General Medicine Team Units
Interns and residents were assigned to a general medicine team with either an extended duty-hour or limited duty-hour schedule. Both teams shared the same nursing, pharmacy, and ancillary support staff. Patient admission criteria were identical, up to a cap of 10 patients per intern. Each team consisted of 2 attending physicians, 2 supervising residents, and 4 interns who could collectively be assigned up to 20 patients.

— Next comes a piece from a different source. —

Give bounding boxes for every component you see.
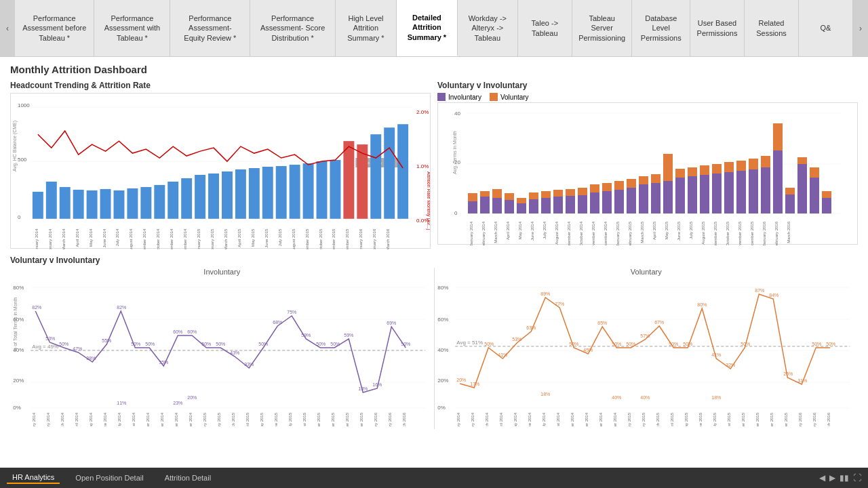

Interns on the extended duty-hour team experienced 24 + 4-hour shifts every 4 days from 7 am to 11 am the following day, with 4-hour protected off-pager for in-hospital rest in private call rooms from 2:00 to 6:00 am (extended duty hours); no new admissions could be assigned to an intern after 1 am, so that the last 10 hours of the shift was protected from new admissions. Interns on the limited duty-hour team experienced a “long call” admitting shift every 3 days with a maximum single-day work hour limit of 16 hours. Day interns on the limited duty-hour team transferred care to a single “twilight” intern each evening. In a 24-hour period, there were 2 transitions of care (or “hand-offs”) in the extended-duty team and 3 transitions of care in the limited duty-hour team. Interns were assigned to the teams based on preference (30% extended; 27.5% limited) or, if they expressed no preference, were randomly assigned (42.5%). Per Accreditation Council for Graduate Medical Education rules, both units maintained a maximum weekly work hour limit of 80 hours.
Surveys
Surveys (Supplement 1, http://links.lww.com/JPS/A467) were developed in consultation with a statistician and reviewed and revised by the internal medicine program director. Resident and intern surveys were finalized after consultation with a group of residents.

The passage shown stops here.